I followed the recipe for Belgian Blondies in the "tea with Bea" book.

I've never had these before, but from what i gathered, they're pretty much like white chocolate brownies. But i only like one variety of white chocolate- Green & Blacks. So i had to fork out for this before i could get my hands on them.

Oh, and by the way, i could not BELIEVE how much butter this recipe involved!! Oh well... I guess i can just survive on one slice a week. :(

I think i overdid these on my first try though (forgot to take pictures of the caught sides of the tin)... I got a bit confused, as you set these brownies by leaving them to cool and then shoving in the fridge for 2 hours, so when you take them out of the oven, they're meant to be gooey... so i guess with a little bit of wobble still??

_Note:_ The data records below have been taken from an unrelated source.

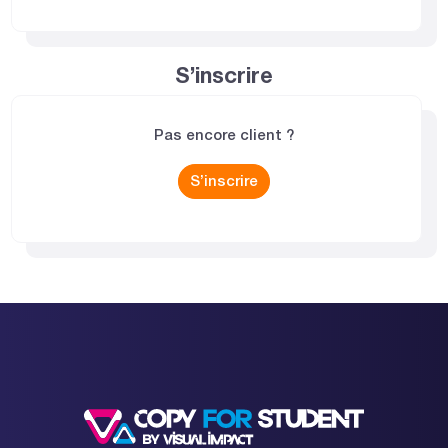
S’inscrire
Pas encore client ?
S’inscrire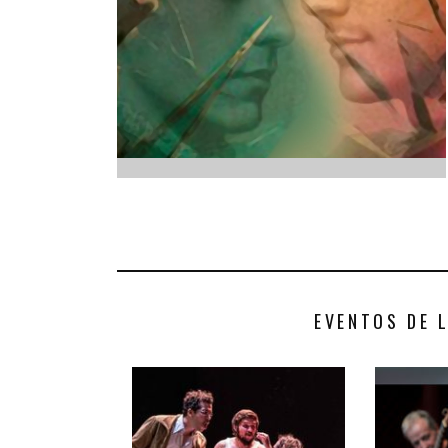
INFANTIL
LOC
CO
GA
FO
EVENTOS DE 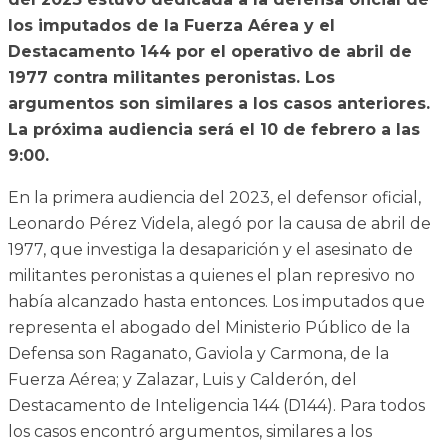
los imputados de la Fuerza Aérea y el
Destacamento 144 por el operativo de abril de
1977 contra militantes peronistas. Los
argumentos son similares a los casos anteriores.
La próxima audiencia será el 10 de febrero a las
9:00.
En la primera audiencia del 2023, el defensor oficial,
Leonardo Pérez Videla, alegó por la causa de abril de
1977, que investiga la desaparición y el asesinato de
militantes peronistas a quienes el plan represivo no
había alcanzado hasta entonces. Los imputados que
representa el abogado del Ministerio Público de la
Defensa son Raganato, Gaviola y Carmona, de la
Fuerza Aérea; y Zalazar, Luis y Calderón, del
Destacamento de Inteligencia 144 (D144). Para todos
los casos encontró argumentos, similares a los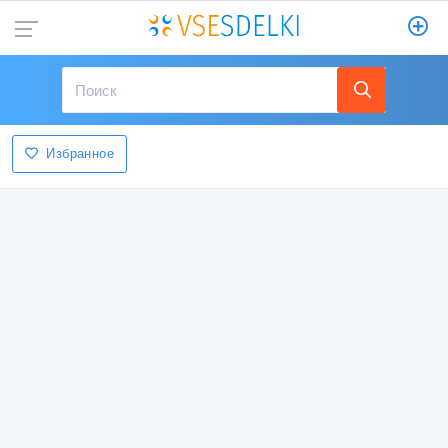
Избранное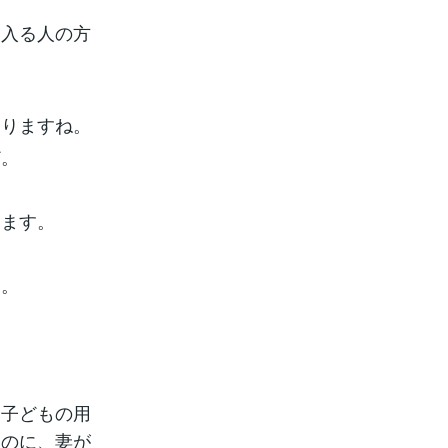
に入る人の方
ありますね。
ど。
ります。
す。
、子どもの用
るのに、妻が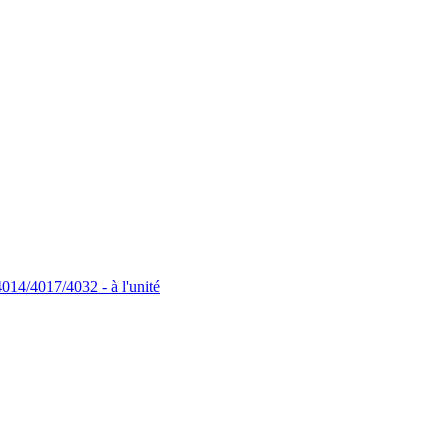
4014/4017/4032 - à l'unité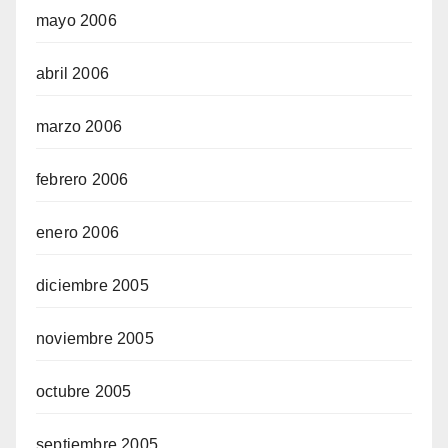
mayo 2006
abril 2006
marzo 2006
febrero 2006
enero 2006
diciembre 2005
noviembre 2005
octubre 2005
septiembre 2005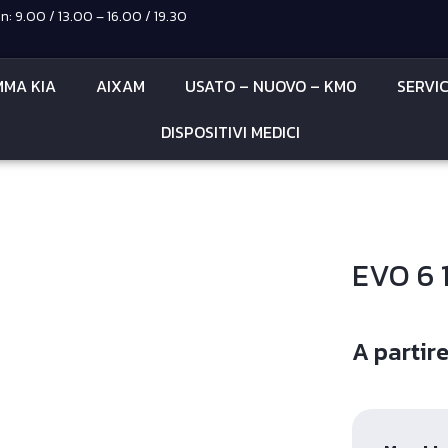
: 9.00 / 13.00 – 16.00 / 19.30
MA KIA
AIXAM
USATO – NUOVO – KM0
SERVI
DISPOSITIVI MEDICI
EVO 6 
A partir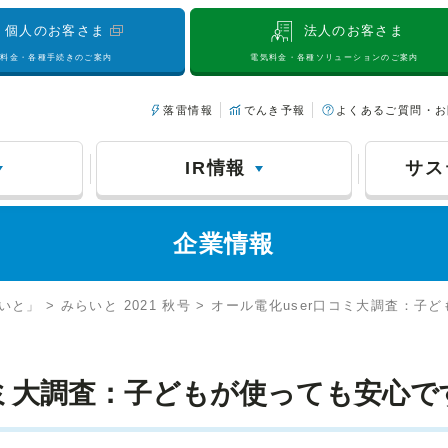
個人のお客さま
法人のお客さま
気料金・各種手続きのご案内
電気料金・各種ソリューションのご案内
落雷情報
でんき予報
よくあるご質問・お
IR情報
サス
企業情報
と」 > みらいと 2021 秋号 > オール電化user口コミ大調査：
コミ大調査：子どもが使っても安心で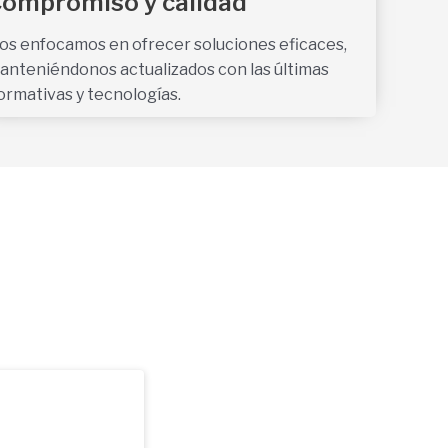
ompromiso y calidad
os enfocamos en ofrecer soluciones eficaces,
anteniéndonos actualizados con las últimas
ormativas y tecnologías.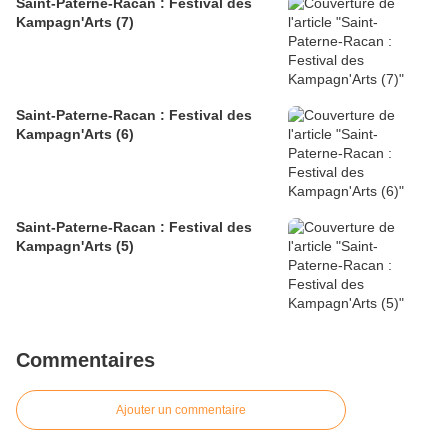
Saint-Paterne-Racan : Festival des
Kampagn'Arts (7)
Saint-Paterne-Racan : Festival des
Kampagn'Arts (6)
Saint-Paterne-Racan : Festival des
Kampagn'Arts (5)
Commentaires
Ajouter un commentaire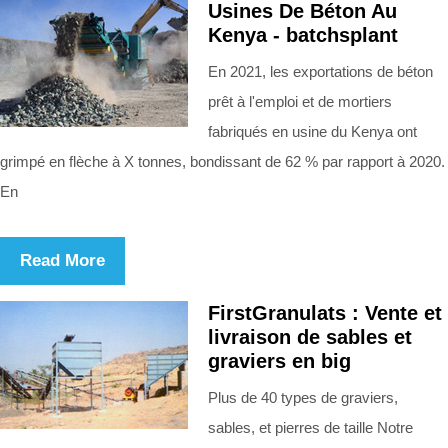
Usines De Béton Au
Kenya - batchsplant
En 2021, les exportations de béton
prêt à l'emploi et de mortiers
fabriqués en usine du Kenya ont
grimpé en flèche à X tonnes, bondissant de 62 % par rapport à 2020.
En
Read More
FirstGranulats : Vente et
livraison de sables et
graviers en big
Plus de 40 types de graviers,
sables, et pierres de taille Notre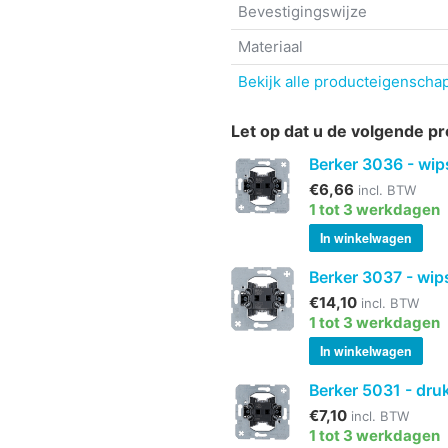
Bevestigingswijze
Materiaal
Bekijk alle producteigenscha
Let op dat u de volgende pr
Berker 3036 - wip
€6,66
incl. BTW
1 tot 3 werkdagen
In winkelwagen
Berker 3037 - wip
€14,10
incl. BTW
1 tot 3 werkdagen
In winkelwagen
Berker 5031 - dru
€7,10
incl. BTW
1 tot 3 werkdagen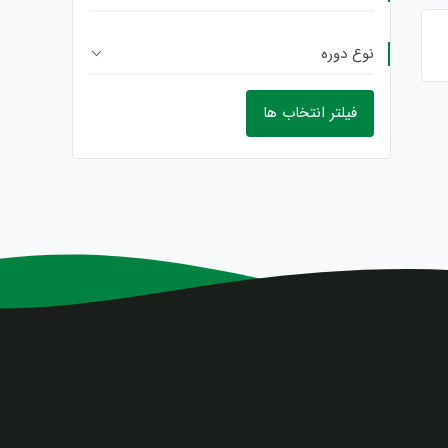
نوع دوره
فیلتر انتخاب ها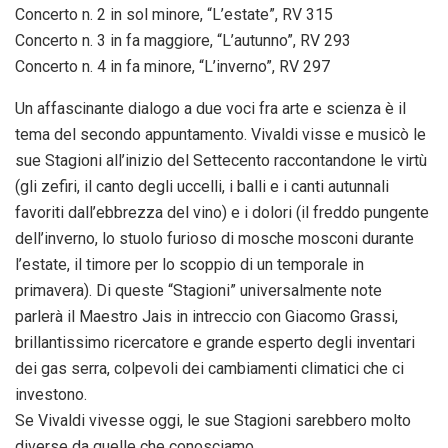
Concerto n. 2 in sol minore, “L’estate”, RV 315
Concerto n. 3 in fa maggiore, “L’autunno”, RV 293
Concerto n. 4 in fa minore, “L’inverno”, RV 297
Un affascinante dialogo a due voci fra arte e scienza è il
tema del secondo appuntamento. Vivaldi visse e musicò le
sue Stagioni all’inizio del Settecento raccontandone le virtù
(gli zefiri, il canto degli uccelli, i balli e i canti autunnali
favoriti dall’ebbrezza del vino) e i dolori (il freddo pungente
dell’inverno, lo stuolo furioso di mosche mosconi durante
l’estate, il timore per lo scoppio di un temporale in
primavera). Di queste “Stagioni” universalmente note
parlerà il Maestro Jais in intreccio con Giacomo Grassi,
brillantissimo ricercatore e grande esperto degli inventari
dei gas serra, colpevoli dei cambiamenti climatici che ci
investono.
Se Vivaldi vivesse oggi, le sue Stagioni sarebbero molto
diverse da quelle che conosciamo.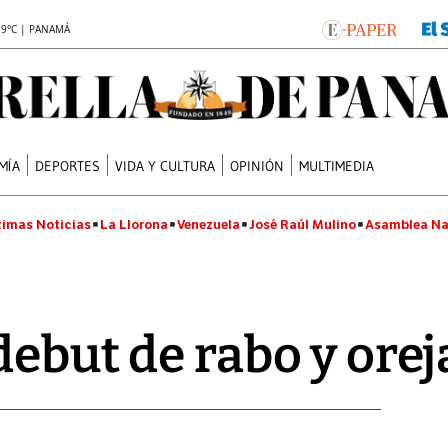
.9°C | PANAMÁ
MÍA
DEPORTES
VIDA Y CULTURA
OPINIÓN
MULTIMEDIA
timas Noticias
La Llorona
Venezuela
José Raúl Mulino
Asamblea Na
debut de rabo y orej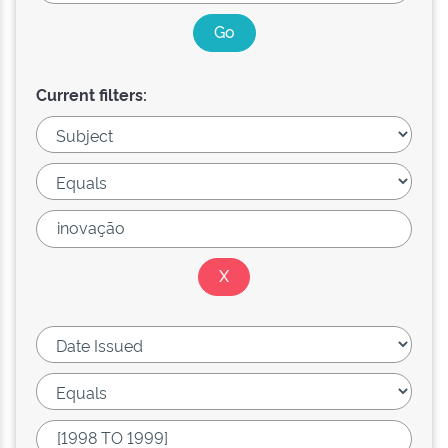
Current filters:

But i got a bit scared as i'm not used to not stabbing everything in sight with a toothpick before i take it out of the oven... Therefore, leaving them in there for a bit too long...

The sides of the batch are still edible though and i conveniently forgot to take pictures of these ones <:D

Anyway, these turned out VERY buttery and VERY rich, and they had a delicious warming from all the vanilla inside the fancy white chocolate- sooooooo tasty but i do feel very guilty after eating a slice...

They kinda reminded me of what shortbread would be like if it was a brownie... (and with more white chocolate)... it had the moreish texture of a soft fudgey brownie and the creaminess of 400 million sticks of butter from 6 billion cows.